Welcome to Retro Television Reviews, a feature where we review some of our favorite and least favorite shows of the past! On Sundays, I will be reviewing the made-for-television movies that used to be a primetime mainstay. Today’s film is 1973’s Money To Burn! It can be viewed on YouTube.
For someone who has spent the past few years in prison, Jed Finnegan (E.G. Marshall) sure is a nice old man! He runs the prison print shop and all of the other prisoners love him. The guards trust him. The warden (David Doyle) is really impressed with Jed’s watercolors and is interested in helping Jed launch a career as an artist after he gets out of prison. Every weekend, Jed’s wife, Emily (Mildred Natwick), comes up to the prison with a picnic basket and she has lunch with her husband. Jed admits that his wife is not a particularly good cook but it’s obvious that he really looks forward to her visits.
Emily’s sweet nature keeps a lot of people from noticing that she is just as cunning and clever a criminal as Jed ever was. She knows that Jed had printed up one million dollars in counterfeit bills and she is looking forward to helping him exchange the fake money for real money. Jed’s plan is to steal the payroll of the local army base and just leave the fake money in place of the real money. However, Jed’s been in prison for so long that he doesn’t know that the military no longer pays anyone in cash. Everyone’s paying everyone by check!
(This film is very much from the 70s. While Jed and Emily were shocked to discover that people were no longer being paid in cash, I was shocked to discover that they were being paid by check.)
Working with two recently released ex-cons (played by Cleavon Little and Alejandro Rey), Emily tries to find a new way to switch out the money. She discovers that there’s an incinerator nearby where the government burns the currency that it no longer needs. But it won’t be easy to break in and make sure that the right money get burned….
And that’s not even mentioning the trouble of getting the fake money out of the prison in the first place!

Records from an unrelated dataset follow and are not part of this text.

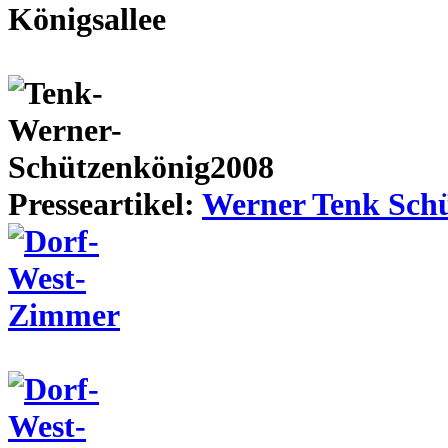
Presseartikel:
Werner Tenk Schü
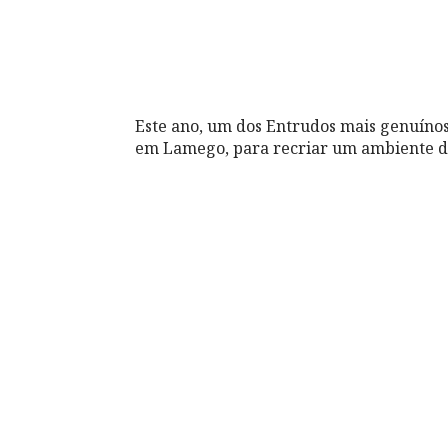
Este ano, um dos Entrudos mais genuínos 
em Lamego, para recriar um ambiente de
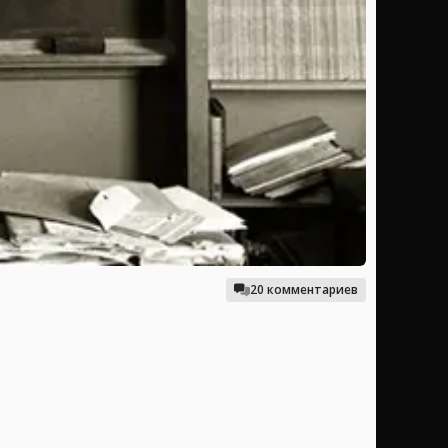
20 комментариев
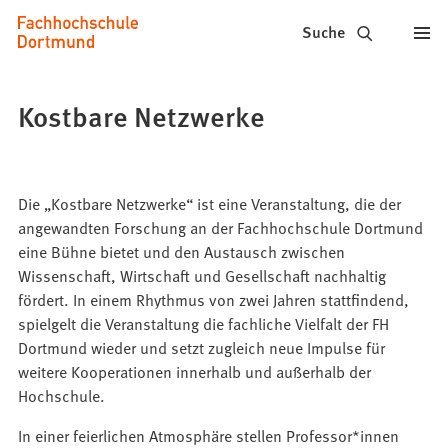
Fachhochschule
Inhalt anspringen
Suche
Dortmund
-
Kostbare Netzwerke
Studium,
Studiengänge,
Die „Kostbare Netzwerke“ ist eine Veranstaltung, die der
Bewerbung
angewandten Forschung an der Fachhochschule Dortmund
eine Bühne bietet und den Austausch zwischen
Wissenschaft, Wirtschaft und Gesellschaft nachhaltig
fördert. In einem Rhythmus von zwei Jahren stattfindend,
spielgelt die Veranstaltung die fachliche Vielfalt der FH
Dortmund wieder und setzt zugleich neue Impulse für
weitere Kooperationen innerhalb und außerhalb der
Hochschule.
In einer feierlichen Atmosphäre stellen Professor*innen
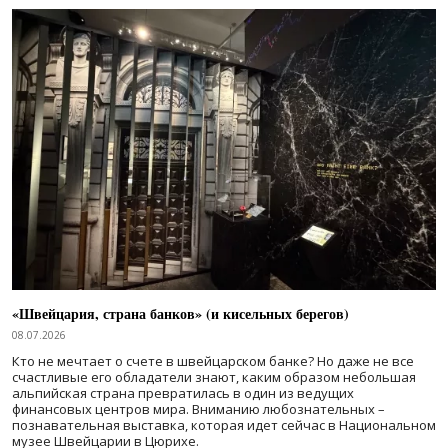
«Швейцария, страна банков» (и кисельных берегов)
08.07.2026
Кто не мечтает о счете в швейцарском банке? Но даже не все
счастливые его обладатели знают, каким образом небольшая
альпийская страна превратилась в один из ведущих
финансовых центров мира. Вниманию любознательных –
познавательная выставка, которая идет сейчас в Национальном
музее Швейцарии в Цюрихе.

Money to Burn is likable mix of comedy and (very mild) action. It’s a film about criminals but they’re very likable criminals who go out of their way not to hurt people. Emily is even happy about the idea of not only stealing a million dollars but also helping the government out by taking the old currency off their hands. Marshall, Natwick, Little, and Rey all give such warm and cheerful performances that you can’t help but hope that they get away with their scheme. The film, which deftly balances comedy and drama, clocks in at a brisk 73 minutes and it has an absolutely wonderful twist ending. This is definitely a heist film that deserves to be better known.